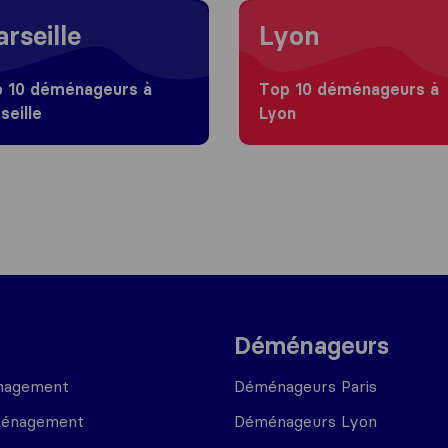
 to Marseille
Moving to Lyon
rseille
Lyon
 10 déménageurs à
Top 10 déménageurs à
seille
Lyon
Déménageurs
nagement
Déménageurs Paris
ménagement
Déménageurs Lyon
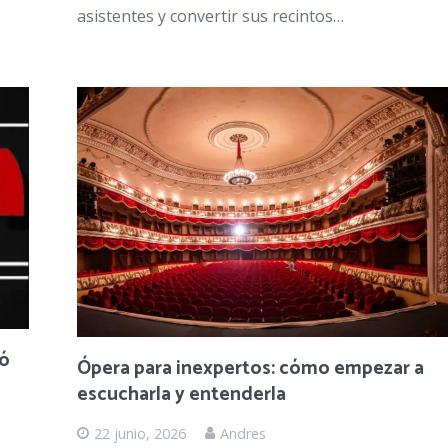
asistentes y convertir sus recintos…
có
Ópera para inexpertos: cómo empezar a
escucharla y entenderla
22 junio, 2026
Andres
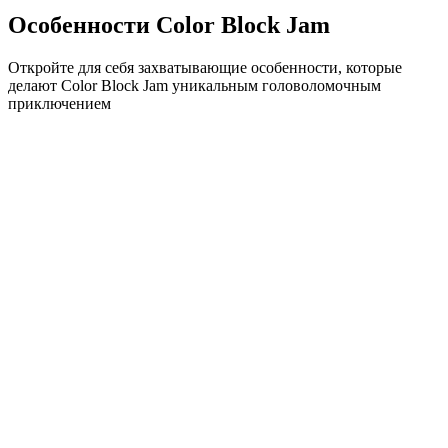
Особенности Color Block Jam
Откройте для себя захватывающие особенности, которые
делают Color Block Jam уникальным головоломочным
приключением
•
Простая механика скольжения для плавного геймплея
•
Постепенное увеличение сложности
•
Стратегическая глубина, которая растет с каждым
уровнем
•
Мгновенная обратная связь и удовлетворяющие
совпадения блоков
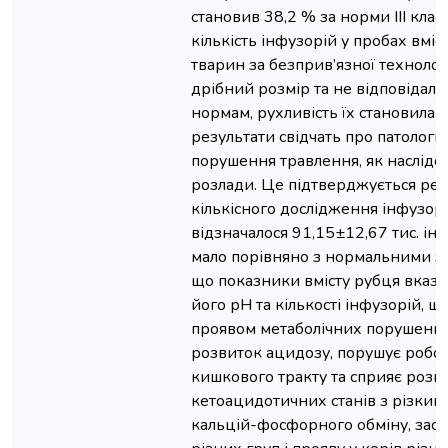
становив 38,2 % за норми III кла
кількість інфузорій у пробах вміс
тварин за безприв’язної технолог
дрібний розмір та не відповідала
нормам, рухливість їх становила 4
результати свідчать про патології
порушення травлення, як наслідок
розлади. Це підтверджується ре
кількісного дослідження інфузорій
відзначалося 91,15±12,67 тис. інф
мало порівняно з нормальними зн
що показники вмісту рубця вказ
його рН та кількості інфузорій, щ
проявом метаболічних порушень у
розвиток ацидозу, порушує робо
кишкового тракту та сприяє розв
кетоацидотичних станів з різки
кальцій-фосфорного обміну, засв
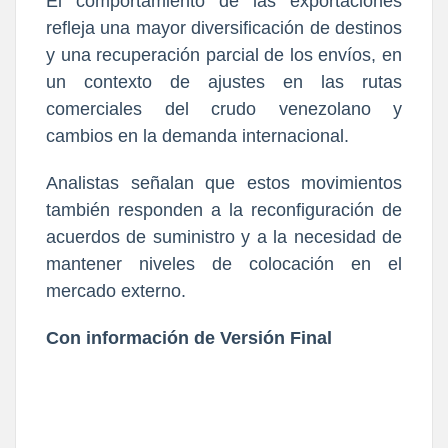
El comportamiento de las exportaciones
refleja una mayor diversificación de destinos
y una recuperación parcial de los envíos, en
un contexto de ajustes en las rutas
comerciales del crudo venezolano y
cambios en la demanda internacional.
Analistas señalan que estos movimientos
también responden a la reconfiguración de
acuerdos de suministro y a la necesidad de
mantener niveles de colocación en el
mercado externo.
Con información de Versión Final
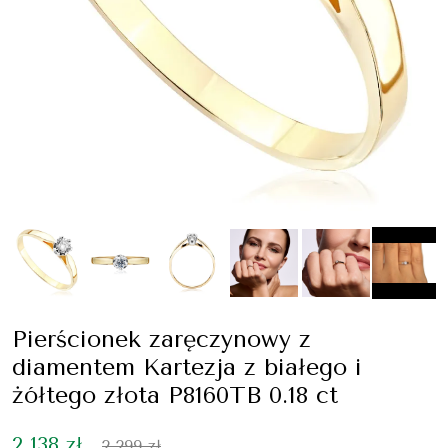
Pierścionek zaręczynowy z
diamentem Kartezja z białego i
żółtego złota P8160TB 0.18 ct
2 138 zł
2 299 zł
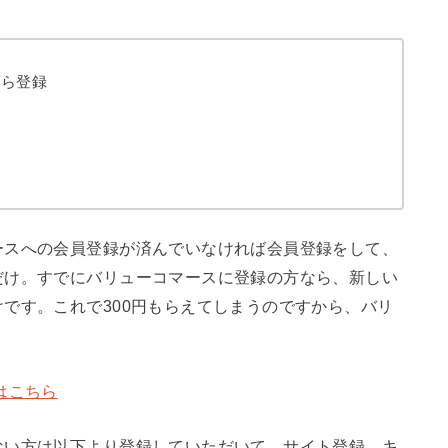
から登録
ースへの会員登録が済んでいなければ会員登録をして、
だけ。すでにバリューコマースに登録の方なら、新しい
です。これで300円もらえてしまうのですから、バリ
はこちら
ない方は以下より登録していただいて、サイト登録、キ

__What to produce__
The records above must be repeated in full and exactly, but without any of the pictures.

__Exercise output__
 to Marseille
Moving to Lyon
rseille
Lyon
 10 déménageurs à
Top 10 déménageurs à
seille
Lyon
Déménageurs
nagement
Déménageurs Paris
ménagement
Déménageurs Lyon
asistentes y convertir sus recintos…
có
Ópera para inexpertos: cómo empezar a
escucharla y entenderla
22 junio, 2026
Andres
Особенности Color Block Jam
Откройте для себя захватывающие особенности, которые
делают Color Block Jam уникальным головоломочным
приключением
•
Простая механика скольжения для плавного геймплея
•
Постепенное увеличение сложности
•
Стратегическая глубина, которая растет с каждым
уровнем
•
Мгновенная обратная связь и удовлетворяющие
совпадения блоков
становив 38,2 % за норми III кла
кількість інфузорій у пробах вміс
тварин за безприв’язної технолог
дрібний розмір та не відповідала
нормам, рухливість їх становила 4
результати свідчать про патології
порушення травлення, як наслідок
розлади. Це підтверджується ре
кількісного дослідження інфузорій
відзначалося 91,15±12,67 тис. інф
мало порівняно з нормальними зн
що показники вмісту рубця вказ
його рН та кількості інфузорій, щ
проявом метаболічних порушень у
розвиток ацидозу, порушує робо
кишкового тракту та сприяє розв
кетоацидотичних станів з різки
кальцій-фосфорного обміну, засв
El comportamiento de las exportaciones
refleja una mayor diversificación de destinos
y una recuperación parcial de los envíos, en
un contexto de ajustes en las rutas
comerciales del crudo venezolano y
cambios en la demanda internacional.
Analistas señalan que estos movimientos
también responden a la reconfiguración de
acuerdos de suministro y a la necesidad de
mantener niveles de colocación en el
mercado externo.
Con información de Versión Final
Pierścionek zaręczynowy z
diamentem Kartezja z białego i
żółtego złota P8160TB 0.18 ct
2 138 zł
2 299 zł
から登録
ースへの会員登録が済んでいなければ会員登録をして、
だけ。すでにバリューコマースに登録の方なら、新しい
です。これで300円もらえてしまうのですから、バリ
はこちら
ない方は以下より登録していただいて、サイト登録、キ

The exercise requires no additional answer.